I have tested that whenever alpha feature BalanceAttachedNodeVolumes is enabled, it takes volumes into account. You are not seeing the effect because you have just created one PV/PVC and it is not enough to see the impact of BalanceAttachedNodeVolumes. For real testing of this priority function, you will have to create more volumes and more nodes, and then you would check if the scheduler is spreading pods by taking even distribution of cpu, mem and volume into account. Anyway, i have sent following PR upstream which shows volumes (capacity and requested) whenever alpha feature BalanceAttachedNodeVolumes is enabled. This PR also fixes an issue, i found during this testing, where total requested values of cpu and mem were being reported incorrectly: https://github.com/kubernetes/kubernetes/pull/67094
After the above PR, the output will look like following that includes volumes too: I0807 19:33:17.810565 1 resource_allocation.go:69] mypod -> ip-172-18-0-4.ec2.internal: BalancedResourceAllocation, capacity 2000 millicores 8095694848 memory bytes, 39 volumes, total request 600 millicores 1480589312 memory bytes 1 volumes, score 9 I0807 19:33:17.810613 1 resource_allocation.go:69] mypod -> ip-172-18-1-197.ec2.internal: BalancedResourceAllocation, capacity 2000 millicores 8095694848 memory bytes, 39 volumes, total request 400 millicores 943718400 memory bytes 1 volumes, score 9 I0807 19:33:17.810663 1 resource_allocation.go:69] mypod -> ip-172-18-1-197.ec2.internal: LeastResourceAllocation, capacity 2000 millicores 8095694848 memory bytes, 39 volumes, total request 400 millicores 943718400 memory bytes 1 volumes, score 8 I0807 19:33:17.810762 1 resource_allocation.go:69] mypod -> ip-172-18-0-7.ec2.internal: BalancedResourceAllocation, capacity 2000 millicores 8095694848 memory bytes, 39 volumes, total request 900 millicores 1782579200 memory bytes 1 volumes, score 9 I0807 19:33:17.810810 1 resource_allocation.go:69] mypod -> ip-172-18-0-7.ec2.internal: LeastResourceAllocation, capacity 2000 millicores 8095694848 memory bytes, 39 volumes, total request 900 millicores 1782579200 memory bytes 1 volumes, score 6 I0807 19:33:17.810720 1 resource_allocation.go:69] mypod -> ip-172-18-0-4.ec2.internal: LeastResourceAllocation, capacity 2000 millicores 8095694848 memory bytes, 39 volumes, total request 600 millicores 1480589312 memory bytes 1 volumes, score 7
Here is the pick for origin: https://github.com/openshift/origin/pull/20603
Can you describe how to see BalanceAttachedNodeVolumes effect? for example I want to see log-output include volumes info. For a simple scenario,I create 3 pvc, and create a pod which only need one pvc. in this way, I only saw cpu and memory in log, but no volumn. Or volume should be other resource not pvc?

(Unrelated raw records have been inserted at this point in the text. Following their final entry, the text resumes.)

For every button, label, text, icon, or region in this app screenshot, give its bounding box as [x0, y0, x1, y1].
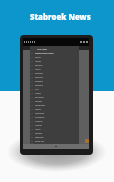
button[interactable]: Education	[30, 95, 79, 99]
button[interactable]: Contact	[30, 123, 79, 127]
staticText: Obituaries	[35, 112, 45, 115]
button[interactable]: Obituaries	[30, 111, 79, 115]
button[interactable]: Stabroek News	[30, 12, 91, 22]
button[interactable]: Settings	[30, 131, 79, 135]
button[interactable]: Feedback	[30, 135, 79, 139]
staticText: Technology	[35, 104, 46, 107]
staticText: Sports	[35, 56, 41, 59]
staticText: Features	[35, 76, 43, 79]
button[interactable]: Sports	[30, 55, 79, 59]
button[interactable]: Health	[30, 91, 79, 95]
staticText: Guyana Times Latest	[35, 52, 54, 55]
button[interactable]: Business	[30, 71, 79, 75]
button[interactable]: Diaspora	[30, 83, 79, 87]
staticText: Local News	[37, 48, 47, 51]
button[interactable]: Privacy	[30, 143, 79, 144]
button[interactable]: Regional	[30, 79, 79, 83]
staticText: Regional	[35, 80, 43, 83]
staticText: Editorial	[35, 64, 43, 67]
staticText: Stabroek News	[30, 12, 91, 22]
button[interactable]: Guyana Times Latest	[30, 51, 79, 55]
staticText: Health	[35, 92, 41, 95]
staticText: Education	[35, 96, 44, 99]
button[interactable]: Classifieds	[30, 115, 79, 119]
staticText: About	[35, 128, 41, 131]
button[interactable]: Letters	[30, 59, 79, 63]
button[interactable]: Opinion	[30, 99, 79, 103]
button[interactable]: Weather	[30, 119, 79, 123]
button[interactable]: Arts	[30, 87, 79, 91]
staticText: Weather	[35, 120, 43, 123]
button[interactable]: Videos	[30, 107, 79, 111]
staticText: Diaspora	[35, 84, 43, 87]
staticText: Business	[35, 72, 43, 75]
staticText: Settings	[35, 132, 43, 135]
staticText: Contact	[35, 124, 42, 127]
staticText: Feedback	[35, 136, 44, 139]
button[interactable]: Editorial	[30, 63, 79, 67]
staticText: Classifieds	[35, 116, 45, 119]
button[interactable]: Features	[30, 75, 79, 79]
staticText: Share App	[35, 140, 45, 143]
staticText: Videos	[35, 108, 41, 111]
staticText: Arts	[35, 88, 39, 91]
staticText: Opinion	[35, 100, 43, 103]
button[interactable]: Local News	[30, 47, 79, 51]
button[interactable]: Share App	[30, 139, 79, 143]
staticText: World	[35, 68, 41, 71]
button[interactable]: World	[30, 67, 79, 71]
button[interactable]: Technology	[30, 103, 79, 107]
staticText: Letters	[35, 60, 42, 63]
button[interactable]: About	[30, 127, 79, 131]
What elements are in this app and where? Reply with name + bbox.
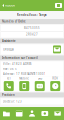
button[interactable]: Agenda <box>13 110 26 117</box>
staticText: B4753355 <box>24 26 40 30</box>
staticText: Numéro d'Ordre <box>2 20 26 23</box>
staticText: Tel <box>7 77 11 80</box>
button[interactable]: Envoyer un e-mail <box>53 45 61 53</box>
button[interactable]: Contacts <box>26 110 38 117</box>
staticText: Fixe: 06 5 <box>3 67 17 71</box>
staticText: Mobile <box>19 77 29 80</box>
staticText: Assistante <box>2 39 16 43</box>
button[interactable]: Photos <box>38 110 51 117</box>
staticText: Docteur: 123 <box>3 100 22 103</box>
staticText: Praticien <box>2 93 15 97</box>
staticText: 2R0427 <box>26 33 38 36</box>
button[interactable]: SMS <box>32 77 48 91</box>
staticText: Ville: 41823 ADRES <box>3 62 31 66</box>
staticText: Rendez-Vous : Tanya <box>17 13 47 17</box>
staticText: Information sur l'accueil <box>2 56 38 60</box>
staticText: SMS <box>38 77 42 80</box>
button[interactable]: RDV <box>48 77 63 91</box>
button[interactable]: Dossiers <box>0 110 13 117</box>
button[interactable]: RETOUR <box>0 0 17 10</box>
button[interactable]: Mobile <box>16 77 32 91</box>
button[interactable]: Messages <box>51 110 64 117</box>
staticText: Adresse: 17 RUE SAINTE 13001 <box>3 72 46 76</box>
staticText: RDV <box>52 77 58 80</box>
staticText: RETOUR <box>5 4 15 7</box>
staticText: ORBELLA <box>3 48 14 51</box>
button[interactable]: Menu <box>53 0 64 10</box>
button[interactable]: Tel <box>1 77 16 91</box>
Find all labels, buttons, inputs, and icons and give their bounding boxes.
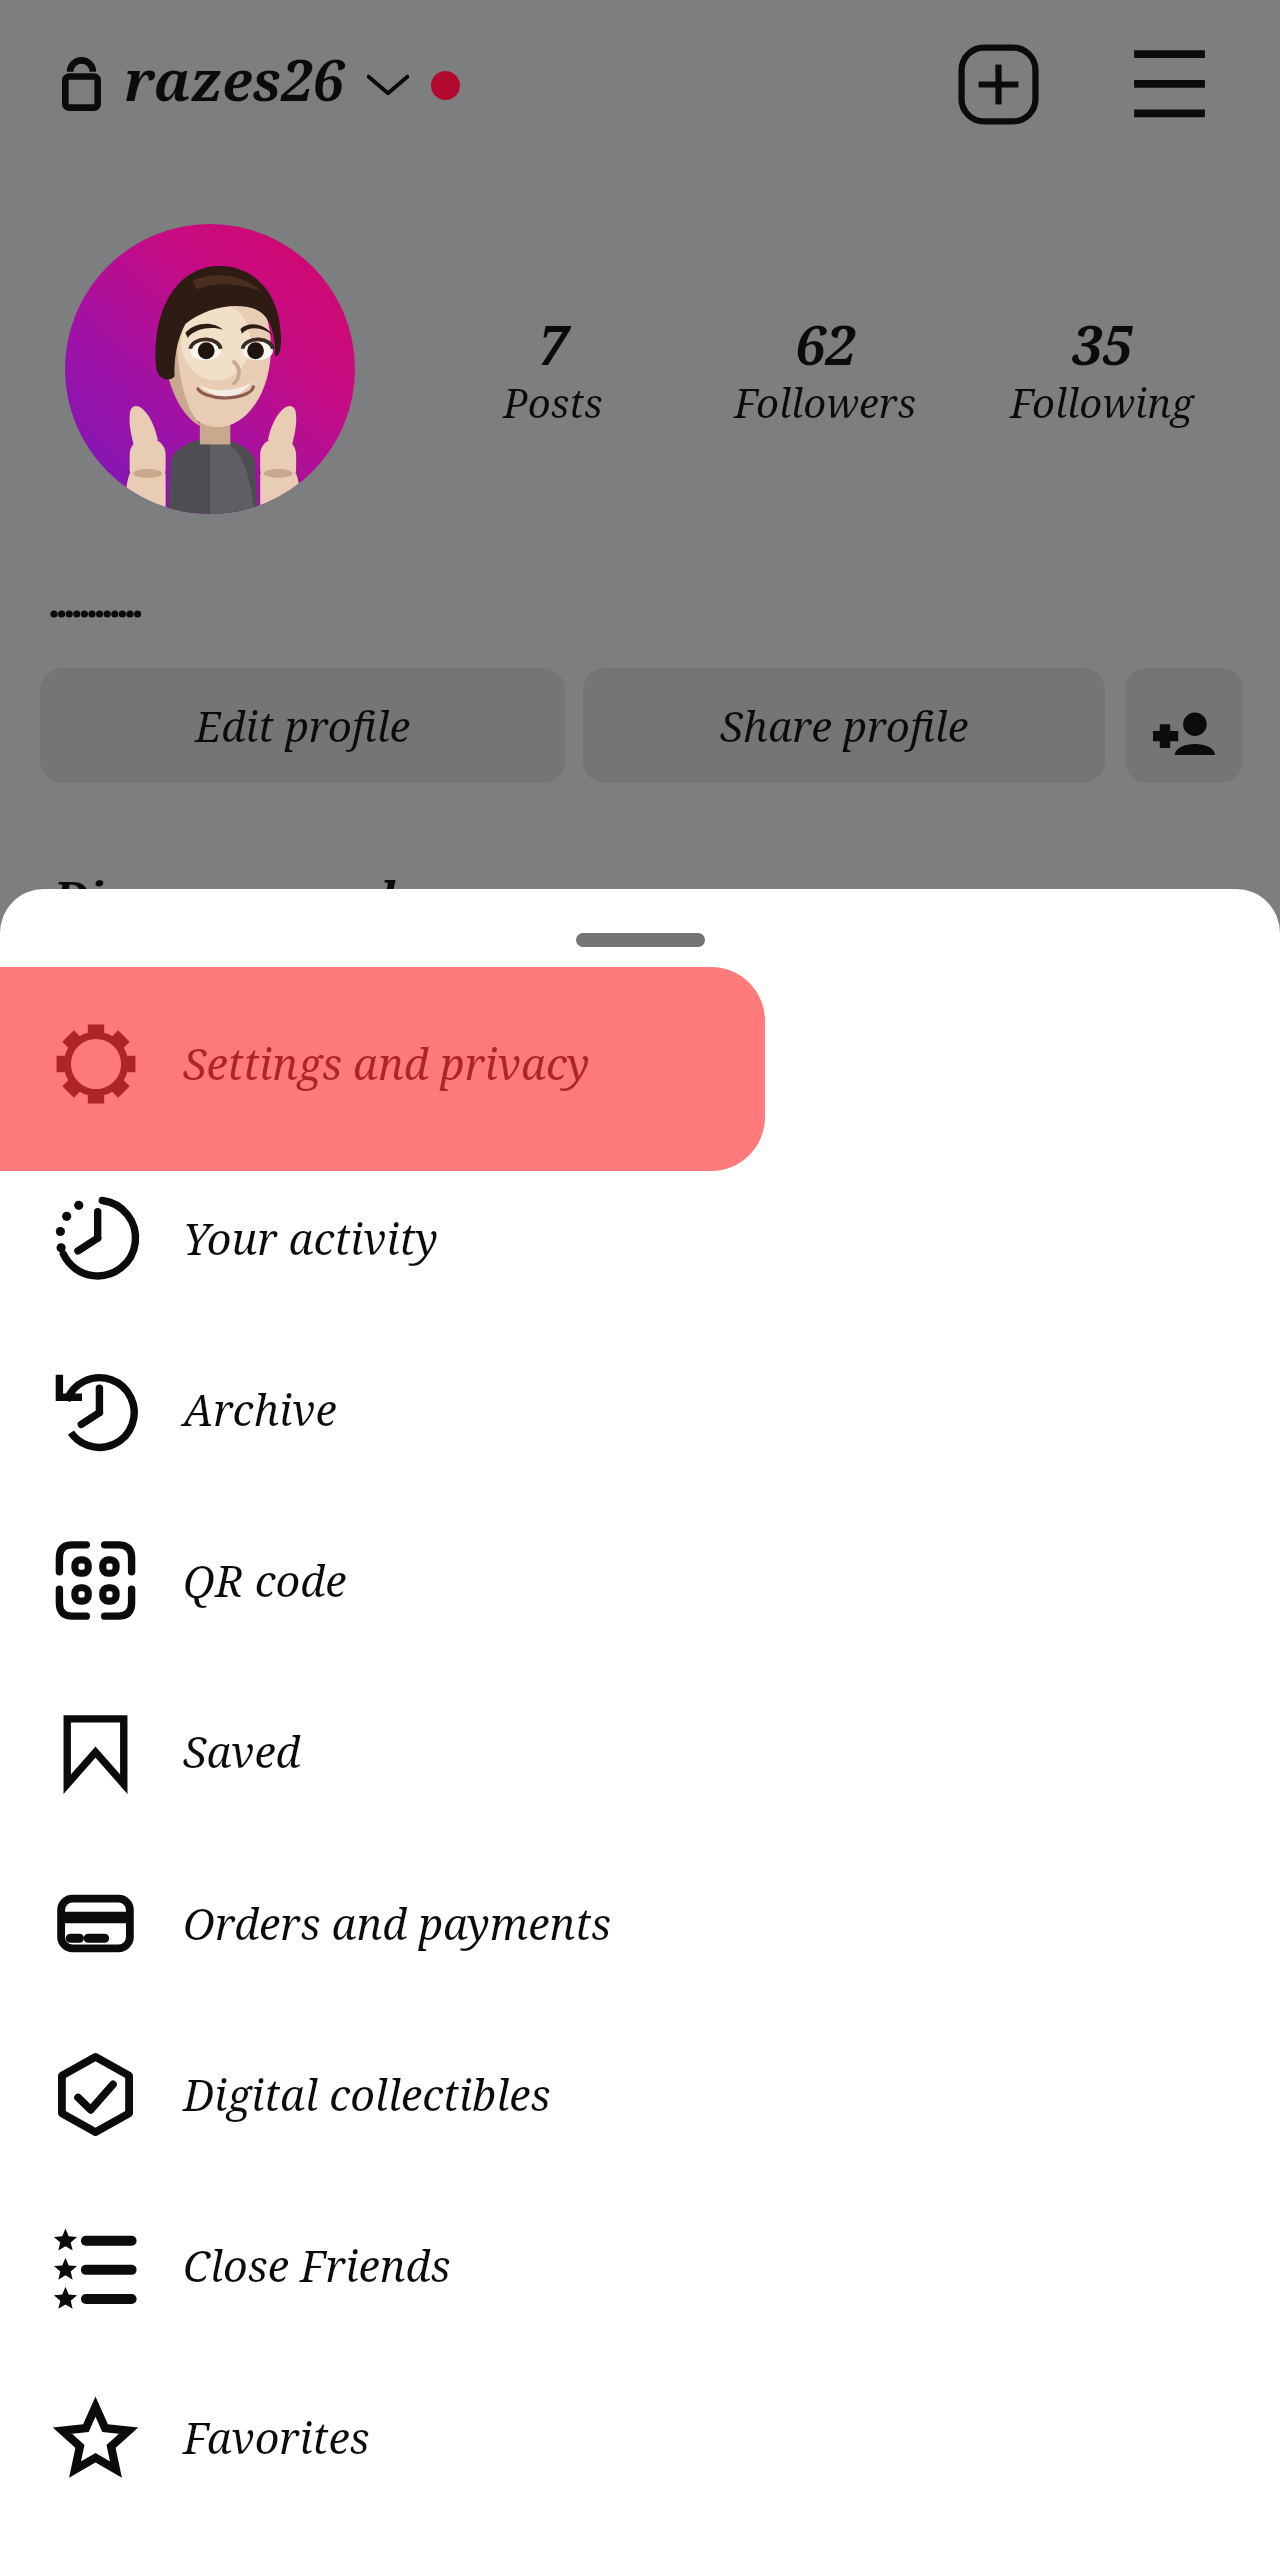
- button[interactable]: Profile photo: [65, 224, 355, 514]
- staticText: 62: [795, 307, 856, 381]
- button[interactable]: Edit profile: [40, 668, 565, 783]
- staticText: Digital collectibles: [183, 2065, 551, 2124]
- staticText: Close Friends: [183, 2236, 451, 2295]
- staticText: Edit profile: [195, 697, 411, 754]
- button[interactable]: Settings and privacy: [0, 967, 765, 1171]
- staticText: Favorites: [183, 2408, 370, 2467]
- button[interactable]: Menu: [1131, 43, 1208, 120]
- button[interactable]: Share profile: [583, 668, 1105, 783]
- staticText: Share profile: [720, 697, 969, 754]
- button[interactable]: QR code: [0, 1495, 1280, 1666]
- staticText: 35: [1072, 307, 1133, 381]
- staticText: QR code: [183, 1551, 347, 1610]
- staticText: Orders and payments: [183, 1894, 612, 1953]
- button[interactable]: Favorites: [0, 2352, 1280, 2523]
- button[interactable]: New post: [957, 43, 1040, 126]
- staticText: Archive: [183, 1380, 337, 1439]
- staticText: razes26: [124, 41, 344, 117]
- staticText: Followers: [734, 375, 916, 429]
- staticText: Following: [1010, 375, 1194, 429]
- button[interactable]: 35: [952, 300, 1252, 440]
- button[interactable]: razes26: [50, 30, 475, 135]
- button[interactable]: 7: [403, 300, 703, 440]
- staticText: Your activity: [183, 1209, 439, 1268]
- button[interactable]: Archive: [0, 1324, 1280, 1495]
- staticText: Posts: [503, 375, 603, 429]
- staticText: Settings and privacy: [183, 1034, 590, 1093]
- button[interactable]: Digital collectibles: [0, 2009, 1280, 2180]
- staticText: Discover people: [53, 866, 422, 929]
- button[interactable]: Saved: [0, 1666, 1280, 1837]
- button[interactable]: Close Friends: [0, 2180, 1280, 2351]
- button[interactable]: 62: [675, 300, 975, 440]
- staticText: Saved: [183, 1722, 301, 1781]
- button[interactable]: Orders and payments: [0, 1838, 1280, 2009]
- button[interactable]: Your activity: [0, 1153, 1280, 1324]
- staticText: 7: [538, 307, 569, 381]
- button[interactable]: Discover people: [1125, 668, 1243, 783]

(In reply to MinLi from comment #6) > Can you describe how to see BalanceAttachedNodeVolumes effect? for example > I want to see log-output include volumes info. > For a simple scenario,I create 3 pvc, and create a pod which only need one > pvc. in this way, I only saw cpu and memory in log, but no volumn. Or volume > should be other resource not pvc? Are you testing with a build that has this commit https://github.com/openshift/origin/pull/20603?
Is there any update?
I need read https://github.com/openshift/origin/pull/20603? carefully. Later reply to you
https://github.com/aveshagarwal/origin/blob/d4a7fe442b583c8da4e46dbe833296759cb3de31/vendor/k8s.io/kubernetes/pkg/scheduler/algorithm/priorities/resource_allocation.go in above file and in func PriorityMap, the line after annotation“Check if the pod has volumes and this could be added to scorer function for balanced resource allocation” : if len(pod.Spec.Volumes) >= 0 && utilfeature.DefaultFeatureGate.Enabled(features.BalanceAttachedNodeVolumes) && nodeInfo.TransientInfo != nil ask: nodeInfo.TransientInfo mean what? How can I judge one node's nodeInfo.TransientInfo not null? Could you explain it in detail? Thank you.
I can see volumn info in log in below version: oc v3.11.0-0.25.0 kubernetes v1.11.0+d4cacc0 features: Basic-Auth GSSAPI Kerberos SPNEGO verified!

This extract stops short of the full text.